[Records contained in a dataset]
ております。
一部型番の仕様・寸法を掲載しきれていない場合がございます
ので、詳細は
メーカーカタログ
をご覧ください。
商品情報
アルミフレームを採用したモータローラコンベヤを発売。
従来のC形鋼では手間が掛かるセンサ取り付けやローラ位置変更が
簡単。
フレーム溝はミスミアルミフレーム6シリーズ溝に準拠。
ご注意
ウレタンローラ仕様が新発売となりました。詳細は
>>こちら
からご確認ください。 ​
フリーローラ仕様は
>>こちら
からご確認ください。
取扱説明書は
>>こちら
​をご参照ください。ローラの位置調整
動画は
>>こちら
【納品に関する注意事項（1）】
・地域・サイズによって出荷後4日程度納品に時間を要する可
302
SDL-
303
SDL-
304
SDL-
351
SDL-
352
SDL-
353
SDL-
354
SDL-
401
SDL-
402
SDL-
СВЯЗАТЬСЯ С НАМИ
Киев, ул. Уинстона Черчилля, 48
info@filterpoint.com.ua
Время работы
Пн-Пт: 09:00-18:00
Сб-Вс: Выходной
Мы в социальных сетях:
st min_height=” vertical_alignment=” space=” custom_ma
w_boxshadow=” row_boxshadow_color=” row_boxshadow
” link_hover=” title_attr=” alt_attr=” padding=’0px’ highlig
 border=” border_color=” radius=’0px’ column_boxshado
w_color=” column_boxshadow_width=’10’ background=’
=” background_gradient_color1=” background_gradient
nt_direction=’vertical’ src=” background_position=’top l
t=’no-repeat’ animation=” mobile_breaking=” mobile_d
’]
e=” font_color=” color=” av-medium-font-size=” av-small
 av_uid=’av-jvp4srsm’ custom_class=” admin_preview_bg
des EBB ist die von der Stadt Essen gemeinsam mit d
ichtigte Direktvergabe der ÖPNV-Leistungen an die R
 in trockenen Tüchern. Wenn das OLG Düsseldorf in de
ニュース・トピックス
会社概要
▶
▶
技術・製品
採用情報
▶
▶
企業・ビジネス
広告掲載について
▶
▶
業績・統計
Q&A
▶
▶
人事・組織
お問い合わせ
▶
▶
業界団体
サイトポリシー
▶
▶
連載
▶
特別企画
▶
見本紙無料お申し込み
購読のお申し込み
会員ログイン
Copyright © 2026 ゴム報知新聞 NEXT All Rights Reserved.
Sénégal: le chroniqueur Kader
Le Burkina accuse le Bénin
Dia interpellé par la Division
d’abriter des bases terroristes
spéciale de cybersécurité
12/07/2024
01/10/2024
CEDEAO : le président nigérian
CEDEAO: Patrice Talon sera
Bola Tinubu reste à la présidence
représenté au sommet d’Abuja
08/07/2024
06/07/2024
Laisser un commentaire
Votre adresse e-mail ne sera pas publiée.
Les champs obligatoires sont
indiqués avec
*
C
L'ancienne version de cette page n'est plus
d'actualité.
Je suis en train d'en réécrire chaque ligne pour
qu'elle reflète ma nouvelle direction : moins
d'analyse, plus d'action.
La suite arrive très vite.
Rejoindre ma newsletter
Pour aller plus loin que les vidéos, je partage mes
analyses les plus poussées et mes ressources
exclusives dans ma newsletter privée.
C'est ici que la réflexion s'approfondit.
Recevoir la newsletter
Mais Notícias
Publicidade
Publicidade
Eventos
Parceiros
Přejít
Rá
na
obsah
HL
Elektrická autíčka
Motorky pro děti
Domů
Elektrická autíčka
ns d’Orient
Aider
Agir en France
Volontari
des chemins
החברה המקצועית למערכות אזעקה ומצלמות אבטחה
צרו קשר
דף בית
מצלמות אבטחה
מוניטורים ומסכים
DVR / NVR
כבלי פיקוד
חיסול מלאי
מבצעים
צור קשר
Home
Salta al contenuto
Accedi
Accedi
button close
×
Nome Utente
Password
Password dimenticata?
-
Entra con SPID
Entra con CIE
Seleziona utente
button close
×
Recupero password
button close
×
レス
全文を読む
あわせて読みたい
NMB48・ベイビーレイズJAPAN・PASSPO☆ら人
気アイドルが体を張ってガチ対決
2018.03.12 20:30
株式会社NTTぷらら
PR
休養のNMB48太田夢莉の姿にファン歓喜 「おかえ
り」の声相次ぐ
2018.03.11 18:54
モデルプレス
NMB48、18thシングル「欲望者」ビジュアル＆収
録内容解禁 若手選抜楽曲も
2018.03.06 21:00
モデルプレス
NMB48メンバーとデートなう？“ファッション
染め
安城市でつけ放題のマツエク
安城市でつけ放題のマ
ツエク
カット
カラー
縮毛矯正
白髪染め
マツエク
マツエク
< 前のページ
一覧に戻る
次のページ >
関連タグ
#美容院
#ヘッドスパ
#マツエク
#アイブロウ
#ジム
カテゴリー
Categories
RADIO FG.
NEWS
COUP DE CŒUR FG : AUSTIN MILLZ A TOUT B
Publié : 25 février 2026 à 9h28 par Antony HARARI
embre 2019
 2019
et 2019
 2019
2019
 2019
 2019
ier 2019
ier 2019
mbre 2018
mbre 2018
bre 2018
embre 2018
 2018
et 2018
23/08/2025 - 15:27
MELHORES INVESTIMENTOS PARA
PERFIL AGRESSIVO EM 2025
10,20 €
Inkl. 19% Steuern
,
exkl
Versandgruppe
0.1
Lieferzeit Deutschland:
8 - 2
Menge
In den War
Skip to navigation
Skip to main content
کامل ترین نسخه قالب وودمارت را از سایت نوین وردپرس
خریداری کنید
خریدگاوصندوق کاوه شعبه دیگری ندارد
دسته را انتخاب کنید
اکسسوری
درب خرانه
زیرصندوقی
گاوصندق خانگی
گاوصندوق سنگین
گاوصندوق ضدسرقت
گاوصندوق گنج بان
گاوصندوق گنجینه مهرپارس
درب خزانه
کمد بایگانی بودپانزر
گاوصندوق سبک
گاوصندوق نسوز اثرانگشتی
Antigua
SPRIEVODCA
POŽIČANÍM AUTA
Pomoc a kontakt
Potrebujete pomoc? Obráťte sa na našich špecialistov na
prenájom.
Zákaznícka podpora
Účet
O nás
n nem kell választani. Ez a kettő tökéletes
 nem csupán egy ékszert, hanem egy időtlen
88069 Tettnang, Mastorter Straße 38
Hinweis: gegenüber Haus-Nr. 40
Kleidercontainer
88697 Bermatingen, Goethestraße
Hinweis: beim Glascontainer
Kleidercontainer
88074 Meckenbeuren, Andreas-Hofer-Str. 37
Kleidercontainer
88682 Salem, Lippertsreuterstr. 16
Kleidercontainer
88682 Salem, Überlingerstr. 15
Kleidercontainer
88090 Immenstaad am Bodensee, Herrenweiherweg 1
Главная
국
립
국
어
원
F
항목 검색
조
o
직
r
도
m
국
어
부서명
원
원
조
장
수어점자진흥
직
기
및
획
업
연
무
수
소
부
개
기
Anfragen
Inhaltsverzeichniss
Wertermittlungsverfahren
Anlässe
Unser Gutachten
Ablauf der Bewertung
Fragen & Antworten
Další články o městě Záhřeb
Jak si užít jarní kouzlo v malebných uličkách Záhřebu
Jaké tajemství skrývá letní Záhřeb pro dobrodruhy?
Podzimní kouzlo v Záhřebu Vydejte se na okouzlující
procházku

Task brief:
Copy the records word for word.

Answer area:
ております。
一部型番の仕様・寸法を掲載しきれていない場合がございます
ので、詳細は
メーカーカタログ
をご覧ください。
商品情報
アルミフレームを採用したモータローラコンベヤを発売。
従来のC形鋼では手間が掛かるセンサ取り付けやローラ位置変更が
簡単。
フレーム溝はミスミアルミフレーム6シリーズ溝に準拠。
ご注意
ウレタンローラ仕様が新発売となりました。詳細は
>>こちら
からご確認ください。 ​
フリーローラ仕様は
>>こちら
からご確認ください。
取扱説明書は
>>こちら
​をご参照ください。ローラの位置調整
動画は
>>こちら
【納品に関する注意事項（1）】
・地域・サイズによって出荷後4日程度納品に時間を要する可
302
SDL-
303
SDL-
304
SDL-
351
SDL-
352
SDL-
353
SDL-
354
SDL-
401
SDL-
402
SDL-
СВЯЗАТЬСЯ С НАМИ
Киев, ул. Уинстона Черчилля, 48
info@filterpoint.com.ua
Время работы
Пн-Пт: 09:00-18:00
Сб-Вс: Выходной
Мы в социальных сетях:
st min_height=” vertical_alignment=” space=” custom_ma
w_boxshadow=” row_boxshadow_color=” row_boxshadow
” link_hover=” title_attr=” alt_attr=” padding=’0px’ highlig
 border=” border_color=” radius=’0px’ column_boxshado
w_color=” column_boxshadow_width=’10’ background=’
=” background_gradient_color1=” background_gradient
nt_direction=’vertical’ src=” background_position=’top l
t=’no-repeat’ animation=” mobile_breaking=” mobile_d
’]
e=” font_color=” color=” av-medium-font-size=” av-small
 av_uid=’av-jvp4srsm’ custom_class=” admin_preview_bg
des EBB ist die von der Stadt Essen gemeinsam mit d
ichtigte Direktvergabe der ÖPNV-Leistungen an die R
 in trockenen Tüchern. Wenn das OLG Düsseldorf in de
ニュース・トピックス
会社概要
▶
▶
技術・製品
採用情報
▶
▶
企業・ビジネス
広告掲載について
▶
▶
業績・統計
Q&A
▶
▶
人事・組織
お問い合わせ
▶
▶
業界団体
サイトポリシー
▶
▶
連載
▶
特別企画
▶
見本紙無料お申し込み
購読のお申し込み
会員ログイン
Copyright © 2026 ゴム報知新聞 NEXT All Rights Reserved.
Sénégal: le chroniqueur Kader
Le Burkina accuse le Bénin
Dia interpellé par la Division
d’abriter des bases terroristes
spéciale de cybersécurité
12/07/2024
01/10/2024
CEDEAO : le président nigérian
CEDEAO: Patrice Talon sera
Bola Tinubu reste à la présidence
représenté au sommet d’Abuja
08/07/2024
06/07/2024
Laisser un commentaire
Votre adresse e-mail ne sera pas publiée.
Les champs obligatoires sont
indiqués avec
*
C
L'ancienne version de cette page n'est plus
d'actualité.
Je suis en train d'en réécrire chaque ligne pour
qu'elle reflète ma nouvelle direction : moins
d'analyse, plus d'action.
La suite arrive très vite.
Rejoindre ma newsletter
Pour aller plus loin que les vidéos, je partage mes
analyses les plus poussées et mes ressources
exclusives dans ma newsletter privée.
C'est ici que la réflexion s'approfondit.
Recevoir la newsletter
Mais Notícias
Publicidade
Publicidade
Eventos
Parceiros
Přejít
Rá
na
obsah
HL
Elektrická autíčka
Motorky pro děti
Domů
Elektrická autíčka
ns d’Orient
Aider
Agir en France
Volontari
des chemins
החברה המקצועית למערכות אזעקה ומצלמות אבטחה
צרו קשר
דף בית
מצלמות אבטחה
מוניטורים ומסכים
DVR / NVR
כבלי פיקוד
חיסול מלאי
מבצעים
צור קשר
Home
Salta al contenuto
Accedi
Accedi
button close
×
Nome Utente
Password
Password dimenticata?
-
Entra con SPID
Entra con CIE
Seleziona utente
button close
×
Recupero password
button close
×
レス
全文を読む
あわせて読みたい
NMB48・ベイビーレイズJAPAN・PASSPO☆ら人
気アイドルが体を張ってガチ対決
2018.03.12 20:30
株式会社NTTぷらら
PR
休養のNMB48太田夢莉の姿にファン歓喜 「おかえ
り」の声相次ぐ
2018.03.11 18:54
モデルプレス
NMB48、18thシングル「欲望者」ビジュアル＆収
録内容解禁 若手選抜楽曲も
2018.03.06 21:00
モデルプレス
NMB48メンバーとデートなう？“ファッション
染め
安城市でつけ放題のマツエク
安城市でつけ放題のマ
ツエク
カット
カラー
縮毛矯正
白髪染め
マツエク
マツエク
< 前のページ
一覧に戻る
次のページ >
関連タグ
#美容院
#ヘッドスパ
#マツエク
#アイブロウ
#ジム
カテゴリー
Categories
RADIO FG.
NEWS
COUP DE CŒUR FG : AUSTIN MILLZ A TOUT B
Publié : 25 février 2026 à 9h28 par Antony HARARI
embre 2019
 2019
et 2019
 2019
2019
 2019
 2019
ier 2019
ier 2019
mbre 2018
mbre 2018
bre 2018
embre 2018
 2018
et 2018
23/08/2025 - 15:27
MELHORES INVESTIMENTOS PARA
PERFIL AGRESSIVO EM 2025
10,20 €
Inkl. 19% Steuern
,
exkl
Versandgruppe
0.1
Lieferzeit Deutschland:
8 - 2
Menge
In den War
Skip to navigation
Skip to main content
کامل ترین نسخه قالب وودمارت را از سایت نوین وردپرس
خریداری کنید
خریدگاوصندوق کاوه شعبه دیگری ندارد
دسته را انتخاب کنید
اکسسوری
درب خرانه
زیرصندوقی
گاوصندق خانگی
گاوصندوق سنگین
گاوصندوق ضدسرقت
گاوصندوق گنج بان
گاوصندوق گنجینه مهرپارس
درب خزانه
کمد بایگانی بودپانزر
گاوصندوق سبک
گاوصندوق نسوز اثرانگشتی
Antigua
SPRIEVODCA
POŽIČANÍM AUTA
Pomoc a kontakt
Potrebujete pomoc? Obráťte sa na našich špecialistov na
prenájom.
Zákaznícka podpora
Účet
O nás
n nem kell választani. Ez a kettő tökéletes
 nem csupán egy ékszert, hanem egy időtlen
88069 Tettnang, Mastorter Straße 38
Hinweis: gegenüber Haus-Nr. 40
Kleidercontainer
88697 Bermatingen, Goethestraße
Hinweis: beim Glascontainer
Kleidercontainer
88074 Meckenbeuren, Andreas-Hofer-Str. 37
Kleidercontainer
88682 Salem, Lippertsreuterstr. 16
Kleidercontainer
88682 Salem, Überlingerstr. 15
Kleidercontainer
88090 Immenstaad am Bodensee, Herrenweiherweg 1
Главная
국
립
국
어
원
F
항목 검색
조
o
직
r
도
m
국
어
부서명
원
원
조
장
수어점자진흥
직
기
및
획
업
연
무
수
소
부
개
기
Anfragen
Inhaltsverzeichniss
Wertermittlungsverfahren
Anlässe
Unser Gutachten
Ablauf der Bewertung
Fragen & Antworten
Další články o městě Záhřeb
Jak si užít jarní kouzlo v malebných uličkách Záhřebu
Jaké tajemství skrývá letní Záhřeb pro dobrodruhy?
Podzimní kouzlo v Záhřebu Vydejte se na okouzlující
procházku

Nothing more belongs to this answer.